2.  __<span style="color:red">Q</span>__: What function undoes the action of `library()`? How do you save and restore
    the values of `options()` and `par()`?  
    __<span style="color:green">A</span>__: Use `detach()` with `"package:pacakgename"` as first argument.  
    Use, getOption() with `"optionname"` as argument.
    Type `par()` in the console and you will get a list with all actual settings.

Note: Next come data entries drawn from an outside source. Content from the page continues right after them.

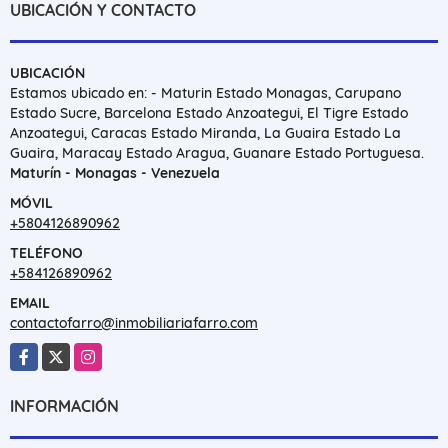
UBICACIÓN Y CONTACTO
UBICACIÓN
Estamos ubicado en: - Maturin Estado Monagas, Carupano
Estado Sucre, Barcelona Estado Anzoategui, El Tigre Estado
Anzoategui, Caracas Estado Miranda, La Guaira Estado La
Guaira, Maracay Estado Aragua, Guanare Estado Portuguesa.
Maturín - Monagas - Venezuela
MÓVIL
+5804126890962
TELÉFONO
+584126890962
EMAIL
contactofarro@inmobiliariafarro.com
Facebook
X
Instagram
INFORMACIÓN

3.  __<span style="color:red">Q</span>__: Write a function that opens a graphics device, runs the supplied code, and 
    closes the graphics device (always, regardless of whether or not the plotting code worked).  
    __<span style="color:green">A</span>__: 
    
    ```{r, eval = FALSE}
    plot_pdf <- function(code){
      pdf("test.pdf")
      on.exit(dev.off())
      code
      }
    ```

4.  __<span style="color:red">Q</span>__: We can use `on.exit()` to implement a simple version of `capture.output()`.

    ```{r}
    capture.output2 <- function(code) {
      temp <- tempfile()
      on.exit(file.remove(temp), add = TRUE)

      sink(temp)
      on.exit(sink(), add = TRUE)

      force(code)
      readLines(temp)
    }
    capture.output2(cat("a", "b", "c", sep = "\n"))
    ```
    
    Compare `capture.output()` to `capture.output2()`. How do the functions differ? What features have I removed to make the key ideas easier to see? How have I rewritten the key ideas to be easier to understand?
    
    __<span style="color:green">A</span>__: Using `body(capture.output)`, we can see the source code for the original `capture.output()` function. `capture.output()` is a good clip longer (39 lines vs. 7 lines). The reason for this is that `capture.output2()` is more modular, since `capture.output()` writes out entire methods like `readLines()` instead of invoking them. This makes `capture.output2` easier to understand if you understand the underlying methods.
    
    However, `capture.output2()` does remove potentially important functionality, as `capture.output()` appears to handle important exceptions not handled in `capture.output2()`, and `capture.output()` offers the ability to chose between overwriting or appending to a file.